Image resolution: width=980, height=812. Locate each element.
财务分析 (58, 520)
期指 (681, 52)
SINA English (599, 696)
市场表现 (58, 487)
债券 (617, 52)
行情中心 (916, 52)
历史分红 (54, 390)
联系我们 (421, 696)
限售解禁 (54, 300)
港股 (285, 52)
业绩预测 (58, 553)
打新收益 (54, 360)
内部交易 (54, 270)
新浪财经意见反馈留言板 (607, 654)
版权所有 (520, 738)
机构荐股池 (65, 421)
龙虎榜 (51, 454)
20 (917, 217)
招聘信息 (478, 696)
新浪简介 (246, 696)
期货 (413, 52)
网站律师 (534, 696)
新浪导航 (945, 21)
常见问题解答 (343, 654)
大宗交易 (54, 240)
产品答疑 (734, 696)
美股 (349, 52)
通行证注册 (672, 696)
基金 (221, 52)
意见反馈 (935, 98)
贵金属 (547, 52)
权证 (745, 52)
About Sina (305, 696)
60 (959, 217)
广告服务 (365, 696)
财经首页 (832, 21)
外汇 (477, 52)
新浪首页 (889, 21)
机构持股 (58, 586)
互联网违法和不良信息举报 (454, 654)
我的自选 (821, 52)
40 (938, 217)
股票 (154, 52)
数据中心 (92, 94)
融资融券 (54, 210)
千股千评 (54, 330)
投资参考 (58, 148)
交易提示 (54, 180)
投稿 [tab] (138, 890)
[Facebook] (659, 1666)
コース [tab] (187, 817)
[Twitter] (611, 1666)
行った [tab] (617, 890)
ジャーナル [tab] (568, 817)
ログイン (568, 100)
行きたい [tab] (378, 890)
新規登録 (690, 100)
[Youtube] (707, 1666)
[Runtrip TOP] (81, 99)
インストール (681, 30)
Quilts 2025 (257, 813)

### WHAT NEEDS TO BE DONE
In the entries above, one line contains "财务分析 (58, 520)" and another contains "机构荐股池 (65, 421)". Reproduce exactly those two lines and the lines between them, nothing else.

### TASK SOLUTION
财务分析 (58, 520)
期指 (681, 52)
SINA English (599, 696)
市场表现 (58, 487)
债券 (617, 52)
行情中心 (916, 52)
历史分红 (54, 390)
联系我们 (421, 696)
限售解禁 (54, 300)
港股 (285, 52)
业绩预测 (58, 553)
打新收益 (54, 360)
内部交易 (54, 270)
新浪财经意见反馈留言板 (607, 654)
版权所有 (520, 738)
机构荐股池 (65, 421)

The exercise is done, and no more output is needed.